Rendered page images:
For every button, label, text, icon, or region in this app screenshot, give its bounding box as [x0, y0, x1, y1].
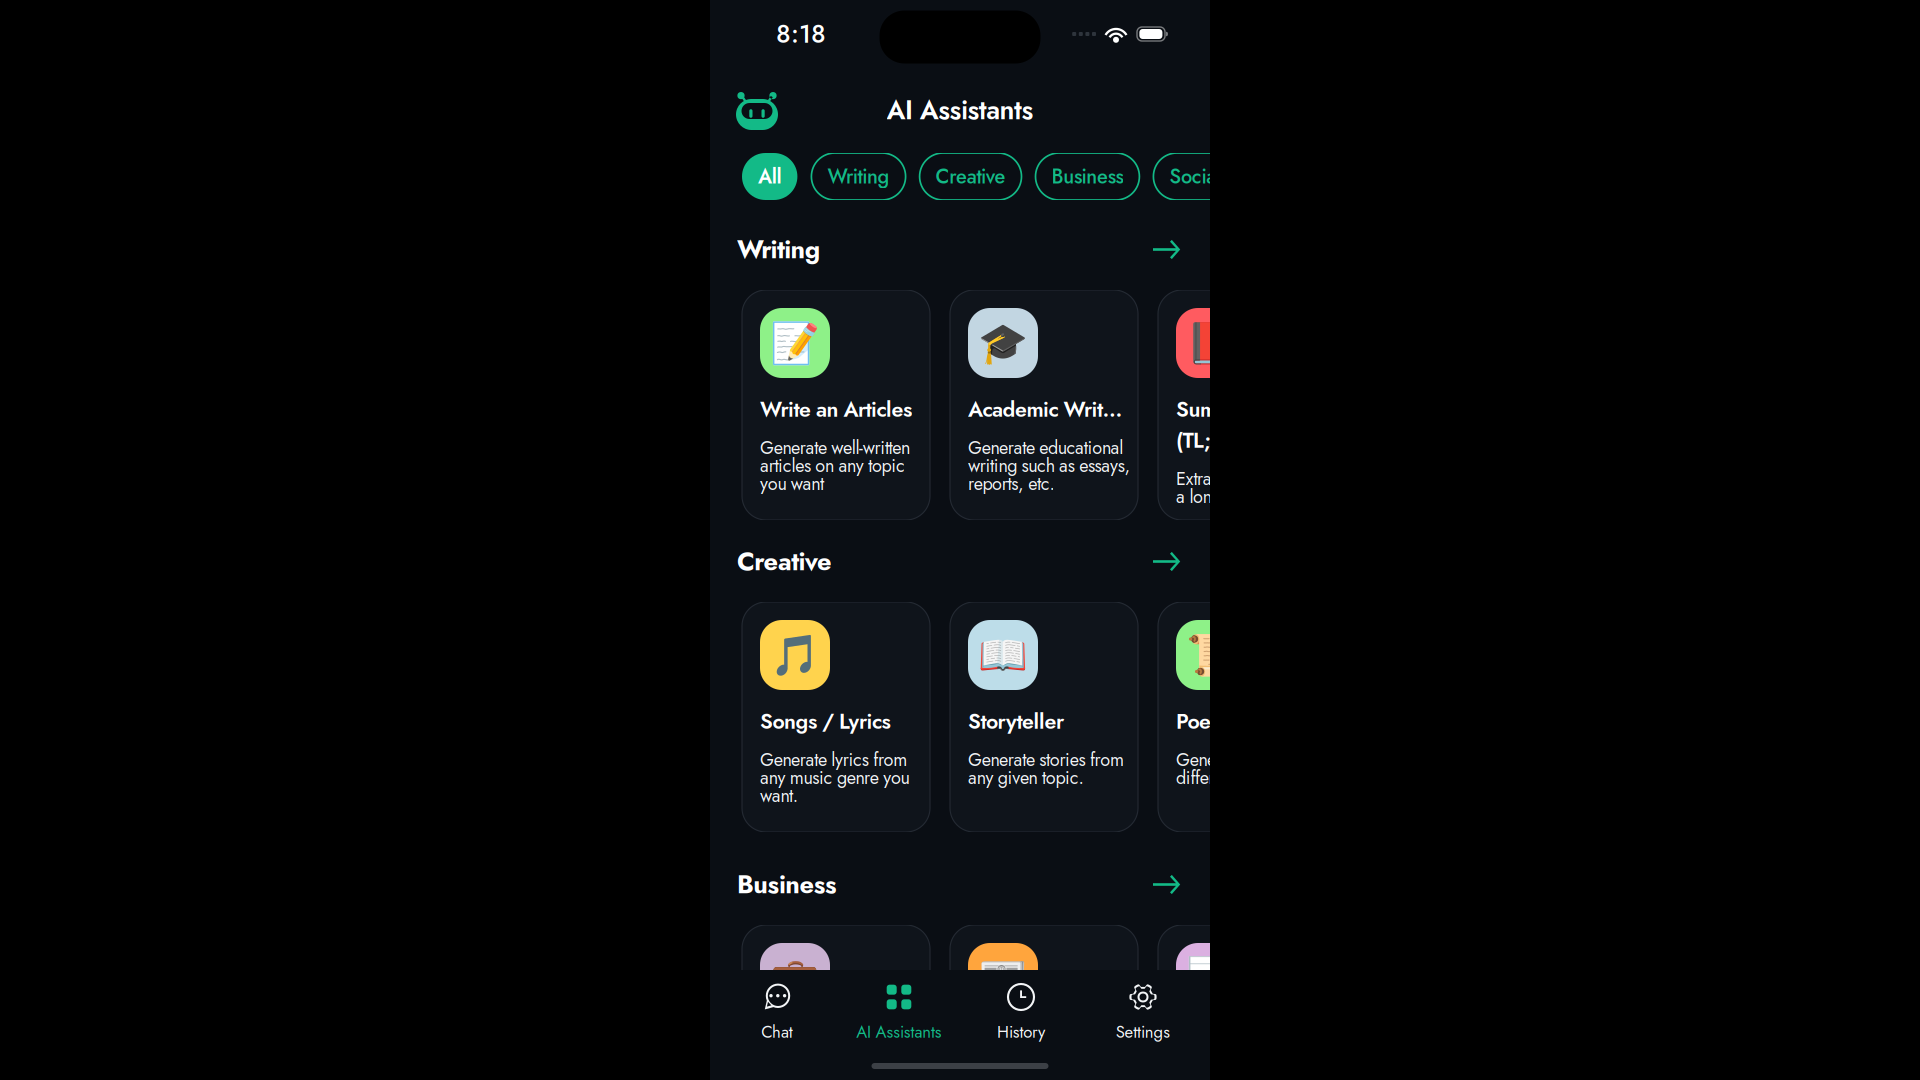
button[interactable]: Business Plan	[742, 925, 930, 1080]
button[interactable]: Creative	[920, 153, 1022, 200]
staticText: Business Plan	[760, 1029, 884, 1060]
button[interactable]: Settings	[1082, 983, 1204, 1045]
staticText: AI Assistants	[856, 1020, 942, 1044]
staticText: 📰	[978, 955, 1028, 1002]
staticText: Generate business reports.	[1176, 1070, 1308, 1080]
button[interactable]: All	[742, 153, 797, 200]
staticText: Summarize (TL;DR)	[1176, 394, 1278, 456]
staticText: 📊	[1186, 955, 1236, 1002]
staticText: AI Assistants	[887, 91, 1033, 129]
button[interactable]: Press Release	[950, 925, 1138, 1080]
button[interactable]: Poems	[1158, 602, 1346, 832]
button[interactable]: Write an Articles	[742, 290, 930, 520]
staticText: 🎓	[978, 320, 1028, 366]
staticText: Poems	[1176, 706, 1236, 737]
staticText: Write an Articles	[760, 394, 912, 425]
staticText: Business	[1052, 162, 1123, 191]
staticText: Songs / Lyrics	[760, 706, 890, 737]
staticText: 📝	[770, 320, 820, 366]
staticText: 💼	[770, 955, 820, 1002]
button[interactable]: See all Creative	[1150, 548, 1184, 574]
staticText: Generate stories from any given topic.	[968, 747, 1124, 791]
button[interactable]: Summarize (TL;DR)	[1158, 290, 1346, 520]
button[interactable]: Chat	[716, 983, 838, 1045]
staticText: Writing	[827, 162, 890, 191]
staticText: Reports	[1176, 1029, 1246, 1060]
staticText: 📖	[978, 632, 1028, 678]
staticText: Press Release	[968, 1029, 1093, 1060]
staticText: 8:18	[776, 16, 826, 52]
button[interactable]: AI Assistants	[838, 983, 960, 1045]
button[interactable]: Songs / Lyrics	[742, 602, 930, 832]
staticText: Business	[737, 866, 837, 903]
staticText: Academic Writ...	[968, 394, 1122, 425]
staticText: Chat	[761, 1020, 793, 1044]
button[interactable]: Social Media	[1153, 153, 1296, 200]
staticText: Generate lyrics from any music genre you…	[760, 747, 910, 809]
staticText: History	[997, 1020, 1045, 1044]
button[interactable]: Writing	[811, 153, 906, 200]
staticText: Extract key points from a long text	[1176, 466, 1339, 510]
button[interactable]: Reports	[1158, 925, 1346, 1080]
button[interactable]: Storyteller	[950, 602, 1138, 832]
staticText: Creative	[737, 543, 832, 580]
button[interactable]: Academic Writ...	[950, 290, 1138, 520]
staticText: 📜	[1186, 632, 1236, 678]
button[interactable]: See all Business	[1150, 872, 1184, 898]
button[interactable]: See all Writing	[1150, 236, 1184, 262]
button[interactable]: Business	[1036, 153, 1139, 200]
button[interactable]: History	[960, 983, 1082, 1045]
staticText: All	[758, 162, 781, 191]
staticText: Generate educational writing such as ess…	[968, 435, 1130, 497]
staticText: Writing	[737, 231, 820, 268]
staticText: Social Media	[1169, 162, 1280, 191]
staticText: Generate poems in different styles.	[1176, 747, 1314, 791]
staticText: 📕	[1186, 320, 1236, 366]
staticText: Creative	[936, 162, 1006, 191]
staticText: Storyteller	[968, 706, 1064, 737]
staticText: Generate well-written articles on any to…	[760, 435, 910, 497]
staticText: Settings	[1116, 1020, 1170, 1044]
staticText: 🎵	[770, 632, 820, 678]
button[interactable]: Assistant home	[732, 90, 782, 130]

• [Exercise aim]: Where a line of the records holds the word "Plan", copy that line.

• [Result of the task]:
button[interactable]: Business Plan	[742, 925, 930, 1080]
staticText: Business Plan	[760, 1029, 884, 1060]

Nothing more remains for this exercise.